> _DESCRIPTION OF THE TASK_
What you give back must match the records below exactly.

═════ DATASET EXTRACT ═════

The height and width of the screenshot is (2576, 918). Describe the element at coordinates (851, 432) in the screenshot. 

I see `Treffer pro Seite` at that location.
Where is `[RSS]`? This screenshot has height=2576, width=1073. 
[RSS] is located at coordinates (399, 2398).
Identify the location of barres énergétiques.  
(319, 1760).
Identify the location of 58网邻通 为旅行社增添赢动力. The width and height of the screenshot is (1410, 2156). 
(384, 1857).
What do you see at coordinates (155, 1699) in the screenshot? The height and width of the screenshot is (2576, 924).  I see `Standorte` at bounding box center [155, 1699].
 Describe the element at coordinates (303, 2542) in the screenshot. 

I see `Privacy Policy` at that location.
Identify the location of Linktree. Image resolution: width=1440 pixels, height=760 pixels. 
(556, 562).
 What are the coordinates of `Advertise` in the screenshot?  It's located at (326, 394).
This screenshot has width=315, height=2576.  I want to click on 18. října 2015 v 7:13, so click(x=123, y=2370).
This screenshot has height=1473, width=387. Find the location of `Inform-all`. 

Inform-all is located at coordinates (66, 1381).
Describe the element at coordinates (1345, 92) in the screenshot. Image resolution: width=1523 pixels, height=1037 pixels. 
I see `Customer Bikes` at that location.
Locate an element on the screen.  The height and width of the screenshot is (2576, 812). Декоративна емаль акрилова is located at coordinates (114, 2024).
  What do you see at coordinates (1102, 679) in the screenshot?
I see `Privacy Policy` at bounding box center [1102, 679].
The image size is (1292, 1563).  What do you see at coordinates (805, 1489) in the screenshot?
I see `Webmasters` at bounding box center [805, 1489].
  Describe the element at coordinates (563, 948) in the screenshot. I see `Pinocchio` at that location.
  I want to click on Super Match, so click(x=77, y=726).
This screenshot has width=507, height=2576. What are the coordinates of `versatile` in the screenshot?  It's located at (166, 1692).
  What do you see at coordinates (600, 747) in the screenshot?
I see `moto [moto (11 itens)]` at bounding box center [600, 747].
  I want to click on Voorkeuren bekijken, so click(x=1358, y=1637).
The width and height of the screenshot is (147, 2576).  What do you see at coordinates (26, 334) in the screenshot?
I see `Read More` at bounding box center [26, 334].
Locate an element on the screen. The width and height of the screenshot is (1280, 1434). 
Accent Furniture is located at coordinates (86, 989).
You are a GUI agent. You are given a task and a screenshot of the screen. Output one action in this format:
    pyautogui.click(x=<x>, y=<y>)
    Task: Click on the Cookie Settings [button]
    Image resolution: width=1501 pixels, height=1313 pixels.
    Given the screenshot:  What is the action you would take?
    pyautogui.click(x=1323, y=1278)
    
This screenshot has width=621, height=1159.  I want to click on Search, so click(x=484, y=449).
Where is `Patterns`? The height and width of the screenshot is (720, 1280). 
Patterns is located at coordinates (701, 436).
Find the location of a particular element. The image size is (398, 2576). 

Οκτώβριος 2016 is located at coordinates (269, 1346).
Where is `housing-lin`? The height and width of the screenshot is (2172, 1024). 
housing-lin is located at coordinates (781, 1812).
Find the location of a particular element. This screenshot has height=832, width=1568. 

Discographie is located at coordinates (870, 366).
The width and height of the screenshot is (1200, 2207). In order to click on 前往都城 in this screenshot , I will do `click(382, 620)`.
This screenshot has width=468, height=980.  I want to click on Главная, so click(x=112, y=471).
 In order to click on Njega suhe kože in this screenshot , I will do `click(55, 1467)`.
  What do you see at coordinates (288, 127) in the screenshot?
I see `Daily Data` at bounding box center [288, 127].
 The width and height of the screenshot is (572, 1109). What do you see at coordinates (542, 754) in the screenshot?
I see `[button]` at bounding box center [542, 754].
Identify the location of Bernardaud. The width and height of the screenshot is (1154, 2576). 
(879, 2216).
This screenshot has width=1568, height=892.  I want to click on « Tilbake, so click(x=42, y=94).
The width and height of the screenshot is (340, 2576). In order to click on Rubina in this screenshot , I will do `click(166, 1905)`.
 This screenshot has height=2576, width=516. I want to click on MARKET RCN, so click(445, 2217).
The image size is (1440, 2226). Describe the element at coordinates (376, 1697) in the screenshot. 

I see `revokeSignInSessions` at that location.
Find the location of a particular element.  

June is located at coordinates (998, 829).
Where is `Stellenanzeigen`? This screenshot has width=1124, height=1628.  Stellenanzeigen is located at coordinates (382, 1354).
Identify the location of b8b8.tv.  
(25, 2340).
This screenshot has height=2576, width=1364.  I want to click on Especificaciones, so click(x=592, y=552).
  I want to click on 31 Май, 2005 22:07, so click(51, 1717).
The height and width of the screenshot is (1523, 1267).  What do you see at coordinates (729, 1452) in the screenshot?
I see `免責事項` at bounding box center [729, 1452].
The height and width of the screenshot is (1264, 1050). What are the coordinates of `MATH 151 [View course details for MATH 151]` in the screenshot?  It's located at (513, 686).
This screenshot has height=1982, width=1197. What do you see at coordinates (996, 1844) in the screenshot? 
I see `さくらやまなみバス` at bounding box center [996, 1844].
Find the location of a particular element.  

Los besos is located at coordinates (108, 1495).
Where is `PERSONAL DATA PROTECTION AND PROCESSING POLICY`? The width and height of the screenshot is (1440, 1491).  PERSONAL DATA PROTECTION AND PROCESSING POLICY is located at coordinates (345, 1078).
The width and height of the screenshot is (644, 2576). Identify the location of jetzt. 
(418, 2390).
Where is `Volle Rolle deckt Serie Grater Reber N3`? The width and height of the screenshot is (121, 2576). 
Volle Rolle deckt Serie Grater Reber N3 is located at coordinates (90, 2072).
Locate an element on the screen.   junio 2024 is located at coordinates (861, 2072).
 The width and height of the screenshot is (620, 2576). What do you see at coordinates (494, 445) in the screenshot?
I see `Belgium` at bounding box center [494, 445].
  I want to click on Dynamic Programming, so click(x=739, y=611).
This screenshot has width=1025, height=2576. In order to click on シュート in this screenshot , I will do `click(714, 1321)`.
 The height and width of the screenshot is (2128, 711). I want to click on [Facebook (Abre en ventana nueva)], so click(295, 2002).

═════

> _EXERCISE ANSWER_
The height and width of the screenshot is (2576, 918). Describe the element at coordinates (851, 432) in the screenshot. 

I see `Treffer pro Seite` at that location.
Where is `[RSS]`? This screenshot has height=2576, width=1073. 
[RSS] is located at coordinates (399, 2398).
Identify the location of barres énergétiques.  
(319, 1760).
Identify the location of 58网邻通 为旅行社增添赢动力. The width and height of the screenshot is (1410, 2156). 
(384, 1857).
What do you see at coordinates (155, 1699) in the screenshot? The height and width of the screenshot is (2576, 924).  I see `Standorte` at bounding box center [155, 1699].
 Describe the element at coordinates (303, 2542) in the screenshot. 

I see `Privacy Policy` at that location.
Identify the location of Linktree. Image resolution: width=1440 pixels, height=760 pixels. 
(556, 562).
 What are the coordinates of `Advertise` in the screenshot?  It's located at (326, 394).
This screenshot has width=315, height=2576.  I want to click on 18. října 2015 v 7:13, so click(x=123, y=2370).
This screenshot has height=1473, width=387. Find the location of `Inform-all`. 

Inform-all is located at coordinates (66, 1381).
Describe the element at coordinates (1345, 92) in the screenshot. Image resolution: width=1523 pixels, height=1037 pixels. 
I see `Customer Bikes` at that location.
Locate an element on the screen.  The height and width of the screenshot is (2576, 812). Декоративна емаль акрилова is located at coordinates (114, 2024).
  What do you see at coordinates (1102, 679) in the screenshot?
I see `Privacy Policy` at bounding box center [1102, 679].
The image size is (1292, 1563).  What do you see at coordinates (805, 1489) in the screenshot?
I see `Webmasters` at bounding box center [805, 1489].
  Describe the element at coordinates (563, 948) in the screenshot. I see `Pinocchio` at that location.
  I want to click on Super Match, so click(x=77, y=726).
This screenshot has width=507, height=2576. What are the coordinates of `versatile` in the screenshot?  It's located at (166, 1692).
  What do you see at coordinates (600, 747) in the screenshot?
I see `moto [moto (11 itens)]` at bounding box center [600, 747].
  I want to click on Voorkeuren bekijken, so click(x=1358, y=1637).
The width and height of the screenshot is (147, 2576).  What do you see at coordinates (26, 334) in the screenshot?
I see `Read More` at bounding box center [26, 334].
Locate an element on the screen. The width and height of the screenshot is (1280, 1434). 
Accent Furniture is located at coordinates (86, 989).
You are a GUI agent. You are given a task and a screenshot of the screen. Output one action in this format:
    pyautogui.click(x=<x>, y=<y>)
    Task: Click on the Cookie Settings [button]
    Image resolution: width=1501 pixels, height=1313 pixels.
    Given the screenshot:  What is the action you would take?
    pyautogui.click(x=1323, y=1278)
    
This screenshot has width=621, height=1159.  I want to click on Search, so click(x=484, y=449).
Where is `Patterns`? The height and width of the screenshot is (720, 1280). 
Patterns is located at coordinates (701, 436).
Find the location of a particular element. The image size is (398, 2576). 

Οκτώβριος 2016 is located at coordinates (269, 1346).
Where is `housing-lin`? The height and width of the screenshot is (2172, 1024). 
housing-lin is located at coordinates (781, 1812).
Find the location of a particular element. This screenshot has height=832, width=1568. 

Discographie is located at coordinates (870, 366).
The width and height of the screenshot is (1200, 2207). In order to click on 前往都城 in this screenshot , I will do `click(382, 620)`.
This screenshot has width=468, height=980.  I want to click on Главная, so click(x=112, y=471).
 In order to click on Njega suhe kože in this screenshot , I will do `click(55, 1467)`.
  What do you see at coordinates (288, 127) in the screenshot?
I see `Daily Data` at bounding box center [288, 127].
 The width and height of the screenshot is (572, 1109). What do you see at coordinates (542, 754) in the screenshot?
I see `[button]` at bounding box center [542, 754].
Identify the location of Bernardaud. The width and height of the screenshot is (1154, 2576). 
(879, 2216).
This screenshot has width=1568, height=892.  I want to click on « Tilbake, so click(x=42, y=94).
The width and height of the screenshot is (340, 2576). In order to click on Rubina in this screenshot , I will do `click(166, 1905)`.
 This screenshot has height=2576, width=516. I want to click on MARKET RCN, so click(445, 2217).
The image size is (1440, 2226). Describe the element at coordinates (376, 1697) in the screenshot. 

I see `revokeSignInSessions` at that location.
Find the location of a particular element.  

June is located at coordinates (998, 829).
Where is `Stellenanzeigen`? This screenshot has width=1124, height=1628.  Stellenanzeigen is located at coordinates (382, 1354).
Identify the location of b8b8.tv.  
(25, 2340).
This screenshot has height=2576, width=1364.  I want to click on Especificaciones, so click(x=592, y=552).
  I want to click on 31 Май, 2005 22:07, so click(51, 1717).
The height and width of the screenshot is (1523, 1267).  What do you see at coordinates (729, 1452) in the screenshot?
I see `免責事項` at bounding box center [729, 1452].
The height and width of the screenshot is (1264, 1050). What are the coordinates of `MATH 151 [View course details for MATH 151]` in the screenshot?  It's located at (513, 686).
This screenshot has height=1982, width=1197. What do you see at coordinates (996, 1844) in the screenshot? 
I see `さくらやまなみバス` at bounding box center [996, 1844].
Find the location of a particular element.  

Los besos is located at coordinates (108, 1495).
Where is `PERSONAL DATA PROTECTION AND PROCESSING POLICY`? The width and height of the screenshot is (1440, 1491).  PERSONAL DATA PROTECTION AND PROCESSING POLICY is located at coordinates (345, 1078).
The width and height of the screenshot is (644, 2576). Identify the location of jetzt. 
(418, 2390).
Where is `Volle Rolle deckt Serie Grater Reber N3`? The width and height of the screenshot is (121, 2576). 
Volle Rolle deckt Serie Grater Reber N3 is located at coordinates (90, 2072).
Locate an element on the screen.   junio 2024 is located at coordinates (861, 2072).
 The width and height of the screenshot is (620, 2576). What do you see at coordinates (494, 445) in the screenshot?
I see `Belgium` at bounding box center [494, 445].
  I want to click on Dynamic Programming, so click(x=739, y=611).
This screenshot has width=1025, height=2576. In order to click on シュート in this screenshot , I will do `click(714, 1321)`.
 The height and width of the screenshot is (2128, 711). I want to click on [Facebook (Abre en ventana nueva)], so click(295, 2002).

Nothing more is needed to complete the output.